We should brook no argument that the women we see and treat should be managed in accordance with best practice and their care should be provided by doctors who are experienced and skilled in their field. Ideally, women should have access to such care in the region where they live. Self-evidently, there will be a need and a role for both the subspecialist urogynaecologist and the general gynaecologist with urogynaecology expertise. A challenge for the future is how to train and prepare such practitioners.

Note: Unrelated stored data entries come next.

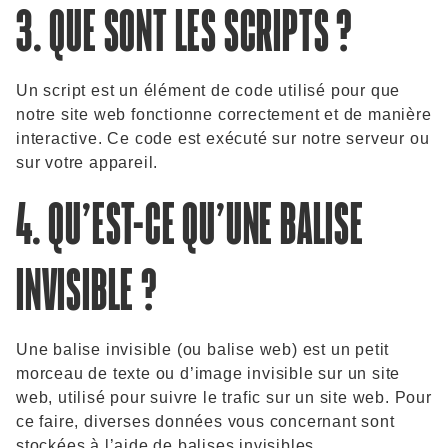
3. QUE SONT LES SCRIPTS ?
Un script est un élément de code utilisé pour que
notre site web fonctionne correctement et de manière
interactive. Ce code est exécuté sur notre serveur ou
sur votre appareil.
4. QU’EST-CE QU’UNE BALISE
INVISIBLE ?
Une balise invisible (ou balise web) est un petit
morceau de texte ou d’image invisible sur un site
web, utilisé pour suivre le trafic sur un site web. Pour
ce faire, diverses données vous concernant sont
stockées à l’aide de balises invisibles.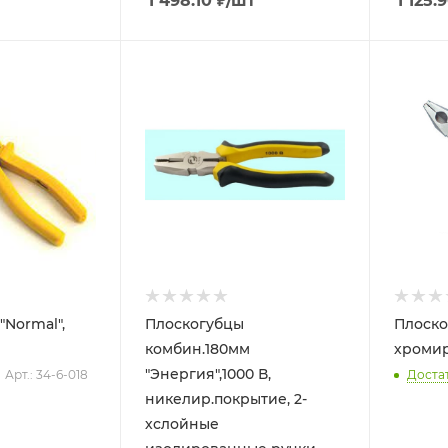
1 498.10
₽
/шт
1 125.
"Normal",
Плоскогубцы
Плоско
комбин.180мм
хромир
"Энергия",1000 В,
Арт.: 34-6-018
Доста
никелир.покрытие, 2-
хслойные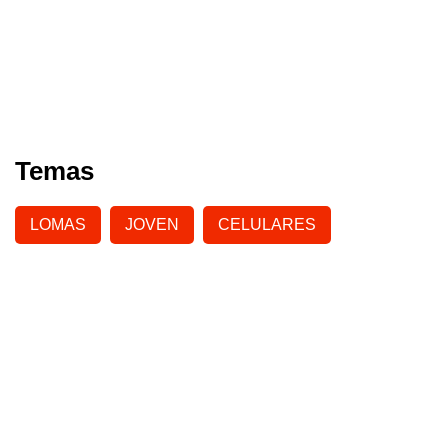
Temas
LOMAS
JOVEN
CELULARES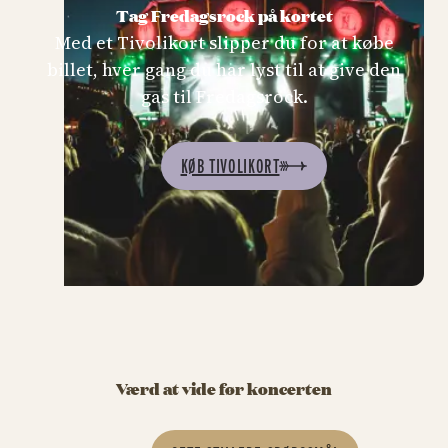
Tag Fredagsrock på kortet
Med et Tivolikort slipper du for at købe
billet, hver gang du har lyst til at give den
gas til Fredagsrock.
KØB TIVOLIKORT
Værd at vide før koncerten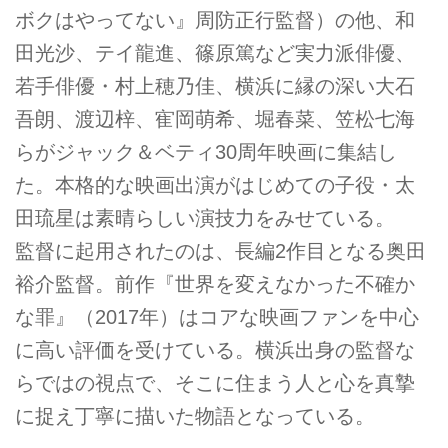
ボクはやってない』周防正⾏監督）の他、和
⽥光沙、テイ⿓進、篠原篤など実⼒派俳優、
若⼿俳優・村上穂乃佳、横浜に縁の深い⼤⽯
吾朗、渡辺梓、寉岡萌希、堀春菜、笠松七海
らがジャック＆ベティ30周年映画に集結し
た。本格的な映画出演がはじめての⼦役・太
⽥琉星は素晴らしい演技⼒をみせている。
監督に起用されたのは、長編2作目となる奥田
裕介監督。前作『世界を変えなかった不確か
な罪』（2017年）はコアな映画ファンを中心
に高い評価を受けている。横浜出身の監督な
らではの視点で、そこに住まう人と心を真摯
に捉え丁寧に描いた物語となっている。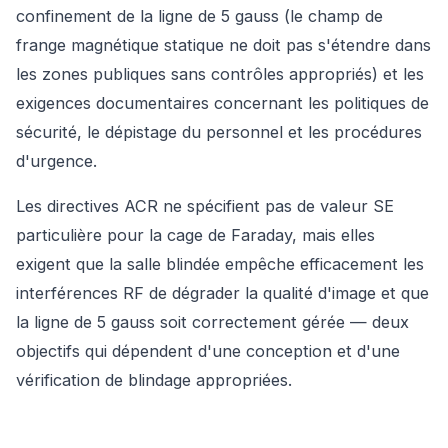
confinement de la ligne de 5 gauss (le champ de
frange magnétique statique ne doit pas s'étendre dans
les zones publiques sans contrôles appropriés) et les
exigences documentaires concernant les politiques de
sécurité, le dépistage du personnel et les procédures
d'urgence.
Les directives ACR ne spécifient pas de valeur SE
particulière pour la cage de Faraday, mais elles
exigent que la salle blindée empêche efficacement les
interférences RF de dégrader la qualité d'image et que
la ligne de 5 gauss soit correctement gérée — deux
objectifs qui dépendent d'une conception et d'une
vérification de blindage appropriées.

My own observations, reinforced in my role as the Integrated Training Program coordinator in my public hospital, confirm the reduced surgical exposure our registrars now commonly experience. There are many factors contributing to this and most are well-known to the readership. If we wish to ensure that women in regional areas are not disadvantaged in accessing urogynaecological skills, training programs must also make provisions such that subspecialist urogynaecological clinics and surgical lists are not the sole domain of the subspecialty Fellow. This is perhaps a matter of fairness in metropolitan areas where Trainees are honed, as it is unreasonable to expect or encourage all prolapse and incontinence surgery be performed by a subspecialist. Indeed, it is a matter of necessity in regional areas that we train our surgical gynaecologists well.


The inevitable demographic consequences of our aging population mean that there will be an ever-increasing demand for urogynaecological care over time. Such care can be provided by the subspecialist, the endoscopic surgeon or the surgical gynaecologist.